*WHAT THE TASK REQUIRES*.
Copy each line below that includes "cookies".

*DATA FOR ANALYSIS*.
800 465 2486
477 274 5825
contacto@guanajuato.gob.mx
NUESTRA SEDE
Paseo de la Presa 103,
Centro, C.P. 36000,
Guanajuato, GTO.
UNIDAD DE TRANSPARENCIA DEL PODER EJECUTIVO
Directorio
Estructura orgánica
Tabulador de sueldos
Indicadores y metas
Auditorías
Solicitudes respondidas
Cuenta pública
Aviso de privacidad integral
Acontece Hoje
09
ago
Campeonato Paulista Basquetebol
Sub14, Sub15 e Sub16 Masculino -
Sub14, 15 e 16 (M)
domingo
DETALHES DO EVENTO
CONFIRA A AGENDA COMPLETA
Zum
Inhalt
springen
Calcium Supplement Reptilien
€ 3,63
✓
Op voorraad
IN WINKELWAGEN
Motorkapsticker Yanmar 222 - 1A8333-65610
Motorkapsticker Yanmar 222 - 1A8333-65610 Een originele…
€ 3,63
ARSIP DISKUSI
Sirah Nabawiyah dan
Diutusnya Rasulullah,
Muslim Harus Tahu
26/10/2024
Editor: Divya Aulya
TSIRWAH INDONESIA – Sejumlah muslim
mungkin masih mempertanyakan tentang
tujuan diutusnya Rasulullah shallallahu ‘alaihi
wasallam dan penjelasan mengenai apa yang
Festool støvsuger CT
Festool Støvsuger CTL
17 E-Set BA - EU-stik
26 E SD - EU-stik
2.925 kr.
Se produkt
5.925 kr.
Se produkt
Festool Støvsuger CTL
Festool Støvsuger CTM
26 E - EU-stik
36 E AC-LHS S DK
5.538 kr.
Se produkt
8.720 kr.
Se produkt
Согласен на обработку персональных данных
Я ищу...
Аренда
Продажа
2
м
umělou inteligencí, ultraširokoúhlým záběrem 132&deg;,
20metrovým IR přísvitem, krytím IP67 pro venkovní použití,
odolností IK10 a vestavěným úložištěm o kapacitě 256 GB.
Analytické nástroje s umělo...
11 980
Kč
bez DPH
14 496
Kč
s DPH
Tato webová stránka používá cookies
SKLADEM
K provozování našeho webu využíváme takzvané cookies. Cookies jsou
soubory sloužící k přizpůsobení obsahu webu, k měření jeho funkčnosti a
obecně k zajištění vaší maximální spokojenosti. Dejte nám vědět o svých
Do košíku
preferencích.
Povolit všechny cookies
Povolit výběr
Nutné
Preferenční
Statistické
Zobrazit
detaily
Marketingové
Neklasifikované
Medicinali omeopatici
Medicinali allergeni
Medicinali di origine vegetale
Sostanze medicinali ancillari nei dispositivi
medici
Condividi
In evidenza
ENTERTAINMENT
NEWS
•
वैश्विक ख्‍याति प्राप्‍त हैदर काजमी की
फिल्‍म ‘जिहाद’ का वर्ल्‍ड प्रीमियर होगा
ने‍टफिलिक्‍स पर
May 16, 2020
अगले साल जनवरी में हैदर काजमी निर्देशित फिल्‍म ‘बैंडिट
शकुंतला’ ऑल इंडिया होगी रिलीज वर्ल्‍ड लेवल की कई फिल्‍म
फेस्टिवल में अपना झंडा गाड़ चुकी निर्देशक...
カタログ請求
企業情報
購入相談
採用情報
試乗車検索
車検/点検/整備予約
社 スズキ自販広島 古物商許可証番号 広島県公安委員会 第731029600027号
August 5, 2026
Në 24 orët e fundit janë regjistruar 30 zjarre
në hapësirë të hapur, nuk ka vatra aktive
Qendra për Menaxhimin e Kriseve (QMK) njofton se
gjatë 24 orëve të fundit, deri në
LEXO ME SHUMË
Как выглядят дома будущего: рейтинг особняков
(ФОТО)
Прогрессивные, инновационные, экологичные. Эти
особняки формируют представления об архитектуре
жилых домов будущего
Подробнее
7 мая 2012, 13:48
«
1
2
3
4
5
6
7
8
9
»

*REPLY*.
Tato webová stránka používá cookies
K provozování našeho webu využíváme takzvané cookies. Cookies jsou
Povolit všechny cookies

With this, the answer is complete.